Aim of the task
The lines to copy are those with "text" in them. Pull each one from the entries below.

START Dataset records

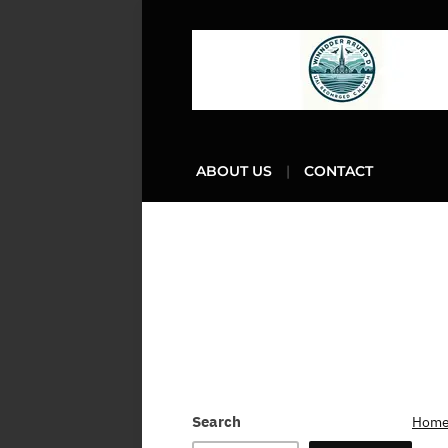
ABOUT US
CONTACT
Search
Hom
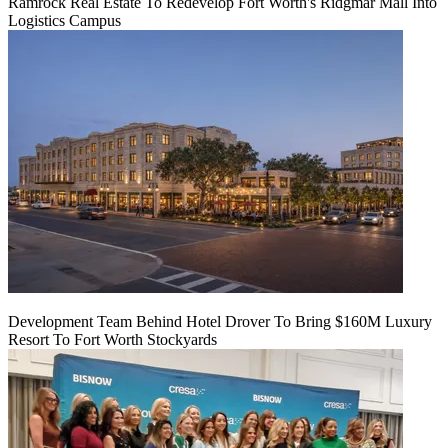
Ramrock Real Estate To Redevelop Fort Worth's Ridgmar Mall Into
Logistics Campus
Development Team Behind Hotel Drover To Bring $160M Luxury
Resort To Fort Worth Stockyards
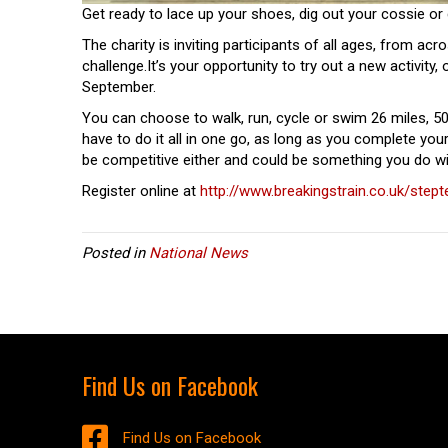
Get ready to lace up your shoes, dig out your cossie or 
The charity is inviting participants of all ages, from acro
challenge.It’s your opportunity to try out a new activity,
September.
You can choose to walk, run, cycle or swim 26 miles, 50
have to do it all in one go, as long as you complete you
be competitive either and could be something you do wit
Register online at
http://www.breakingstrain.co.uk/step
Posted in
National News
Find Us on Facebook
Find Us on Facebook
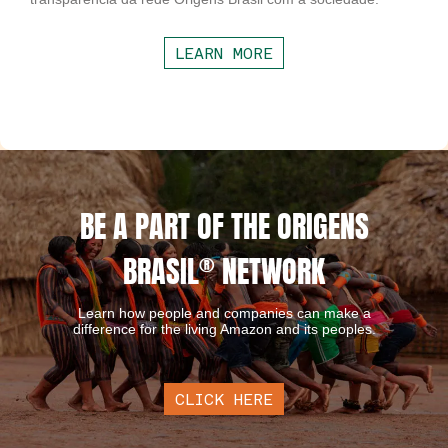
LEARN MORE
BE A PART OF THE ORIGENS
BRASIL
®
NETWORK
Learn how people and companies can make a
difference for the living Amazon and its peoples.
CLICK HERE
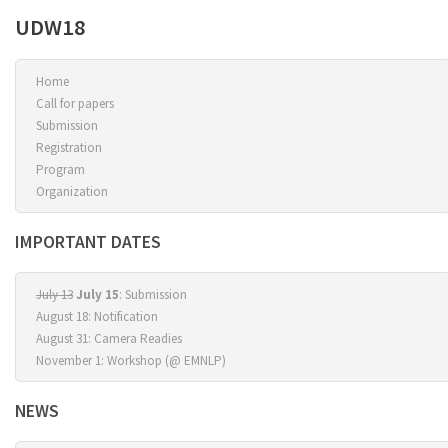
UDW18
Home
Call for papers
Submission
Registration
Program
Organization
IMPORTANT DATES
July 13
July 15
: Submission
August 18: Notification
August 31: Camera Readies
November 1: Workshop (@ EMNLP)
NEWS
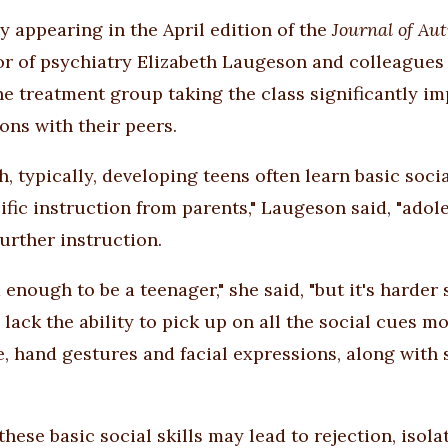
dy appearing in the April edition of the
Journal of Au
or of psychiatry Elizabeth Laugeson and colleagues 
he treatment group taking the class significantly imp
ons with their peers.
h, typically, developing teens often learn basic soc
ific instruction from parents," Laugeson said, "ado
further instruction.
d enough to be a teenager," she said, "but it's harde
 lack the ability to pick up on all the social cues m
, hand gestures and facial expressions, along with 
these basic social skills may lead to rejection, isola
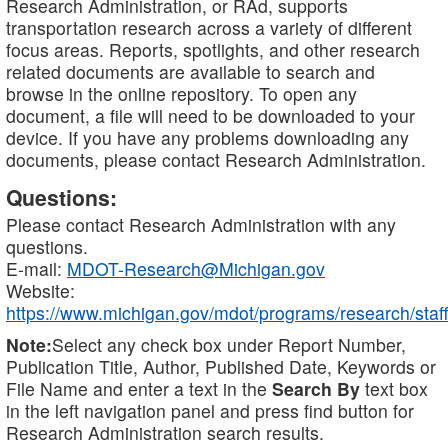
Research Administration, or RAd, supports
transportation research across a variety of different
focus areas. Reports, spotlights, and other research
related documents are available to search and
browse in the online repository. To open any
document, a file will need to be downloaded to your
device. If you have any problems downloading any
documents, please contact Research Administration.
Questions:
Please contact Research Administration with any
questions.
E-mail:
MDOT-Research@Michigan.gov
Website:
https://www.michigan.gov/mdot/programs/research/staff
Note:
Select any check box under Report Number,
Publication Title, Author, Published Date, Keywords or
File Name and enter a text in the
Search By
text box
in the left navigation panel and press find button for
Research Administration search results.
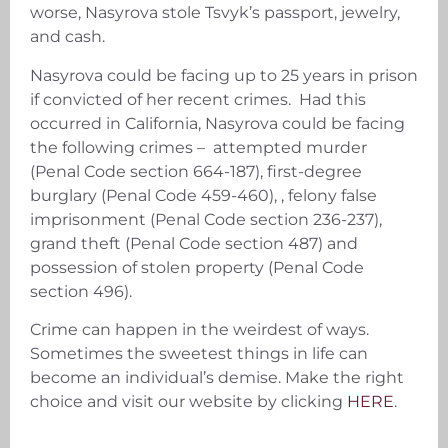
worse, Nasyrova stole Tsvyk’s passport, jewelry,
and cash.
Nasyrova could be facing up to 25 years in prison
if convicted of her recent crimes. Had this
occurred in California, Nasyrova could be facing
the following crimes – attempted murder
(Penal Code section 664-187), first-degree
burglary (Penal Code 459-460), , felony false
imprisonment (Penal Code section 236-237),
grand theft (Penal Code section 487) and
possession of stolen property (Penal Code
section 496).
Crime can happen in the weirdest of ways.
Sometimes the sweetest things in life can
become an individual’s demise. Make the right
choice and visit our website by clicking
HERE
.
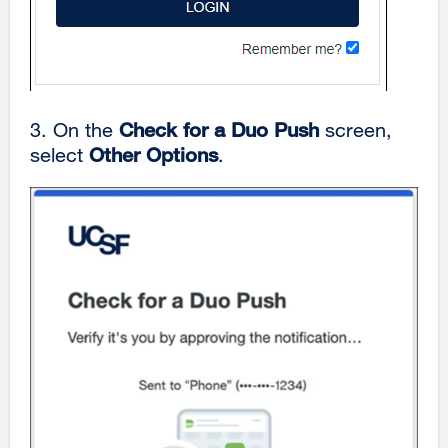
3. On the
Check for a Duo Push
screen,
select
Other Options
.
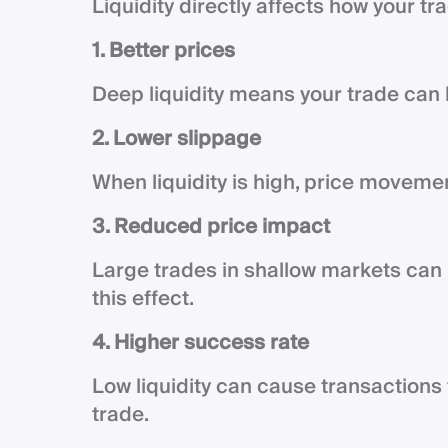
Liquidity directly affects how your t
1. Better prices
Deep liquidity means your trade can 
2. Lower slippage
When liquidity is high, price moveme
3. Reduced price impact
Large trades in shallow markets can 
this effect.
4. Higher success rate
Low liquidity can cause transactions 
trade.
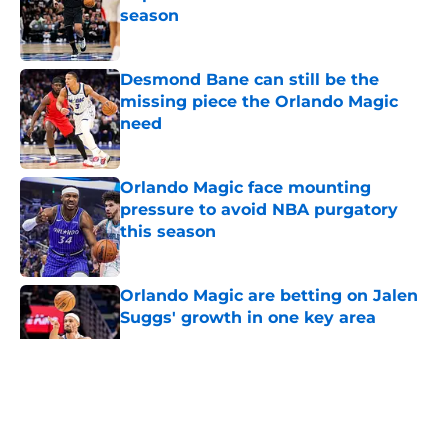
season
Published by on Invalid Date
Desmond Bane can still be the
missing piece the Orlando Magic
need
Published by on Invalid Date
Orlando Magic face mounting
pressure to avoid NBA purgatory
this season
Published by on Invalid Date
Orlando Magic are betting on Jalen
Suggs' growth in one key area
Published by on Invalid Date
5 related articles loaded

END Dataset records

Result
File Name and enter a text in the
text box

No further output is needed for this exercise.